I don’t do fancy finishes. I say, if you want a mirror, buy a mirror. But my blades take and keep an edge you can shave with, and they come compass.

“Is this strictly necessary?” he asked, as I clamped the tang in the vise.

“No,” I said, and reached for the wrench.

“Only, if you break it, you’ll have to start again from scratch, and I want to get on.”

“The best ever made,” I reminded him, and he gave me a grudging nod.

For that job I use a scroll monkey. It’s a sort of massive fork you use for bending scrollwork, if that’s your idea of a useful and productive life. It takes every last drop of my strength (and I’m no weakling), all to perform a test that might well wreck the thing that’s been my life and soul for the last ten days and nights, which the customer barely appreciates and which makes me feel sick to my stomach. But it has to be done. You bend the blade until the tip touches the jaw of the vise, then you gently let it go back. Out it comes from the vise, and you lay it on the perfectly straight, flat bed of the anvil. You get down on your knees, looking for a tiny hair of light between the edge of the blade and the anvil. If you see it, the blade goes in the scrap.

“Here,” I said, “come and look for yourself.”

He got down beside me. “What am I looking for, exactly?”

“Nothing. It isn’t there. That’s the point.”

“Can I get up now, please?”

Perfectly straight; so straight that not even light can squeeze through the gap. I hate all the steps on the way to perfection, the effort and the noise and the heat and the dust, but when you get there, you’re glad to be alive.

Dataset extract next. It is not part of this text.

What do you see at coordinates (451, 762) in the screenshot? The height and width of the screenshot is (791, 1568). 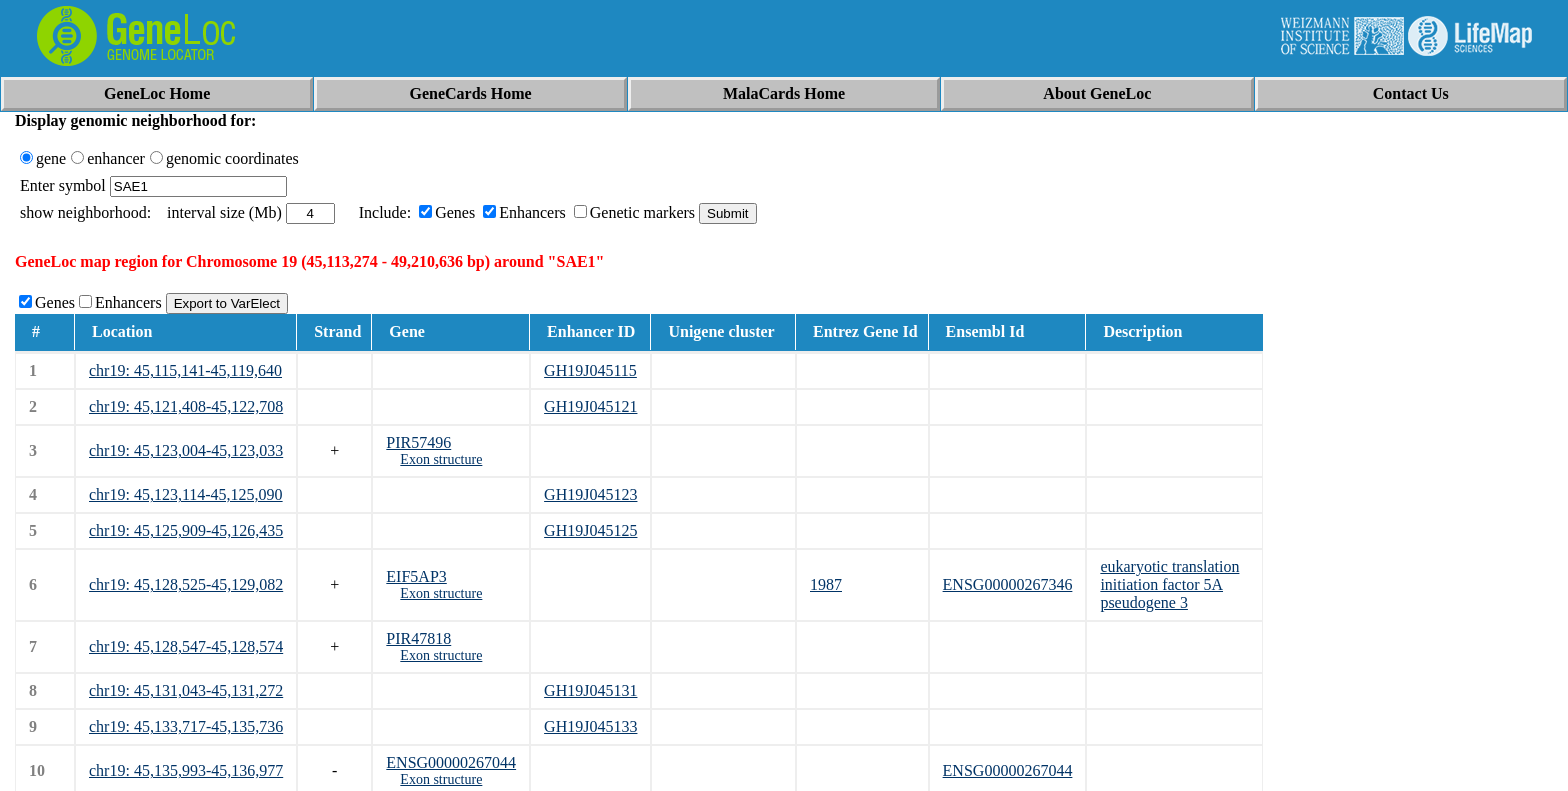 I see `ENSG00000267044` at bounding box center [451, 762].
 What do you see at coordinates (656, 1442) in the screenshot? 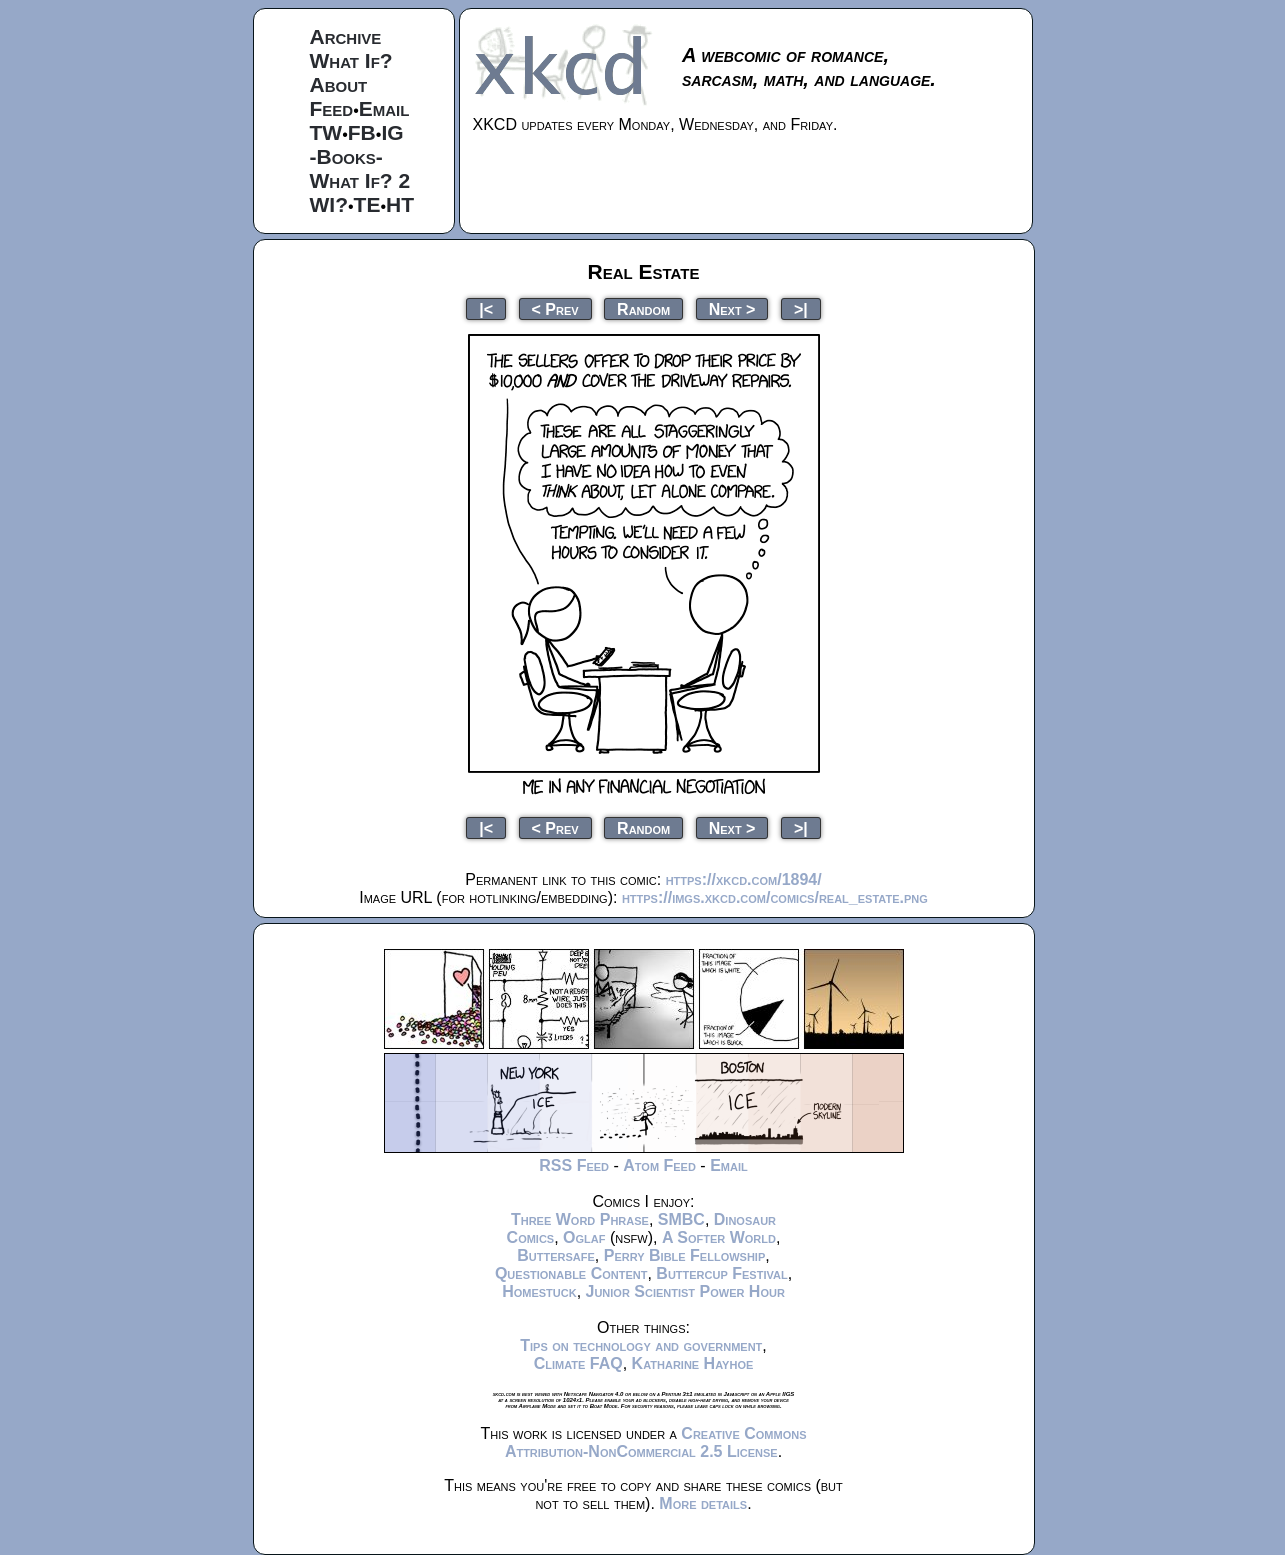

I slid the hilt, grip, and pommel down over the tang, fixed the blade in the vise, and peened the end of the tang into a neat little button. Then I took the sword out of the vise and offered it to him, hilt first. “All done,” I said.

“Finished?”

“Finished. All yours.”

I remember one kid I made a sword for, an earl’s son, seven feet tall and strong as a bull. I handed him his finished sword; he took a good grip on the hilt, then swung it round his head and brought it down full power on the horn of the anvil. It bit a chunk out, then bounced back a foot in the air, the edge undamaged. So I punched him halfway across the room. You clown, I said, look what you’ve done to my anvil. When he got up, he was in tears. But I forgave him, years later. There’s a thrill when you hold a good sword for the first time. It sort of tugs at your hands, like a dog wanting to be taken for a walk. You want to swish it about and hit things with it. At the very least, you do a few cuts and wards, on the pretext of checking the balance and the handling.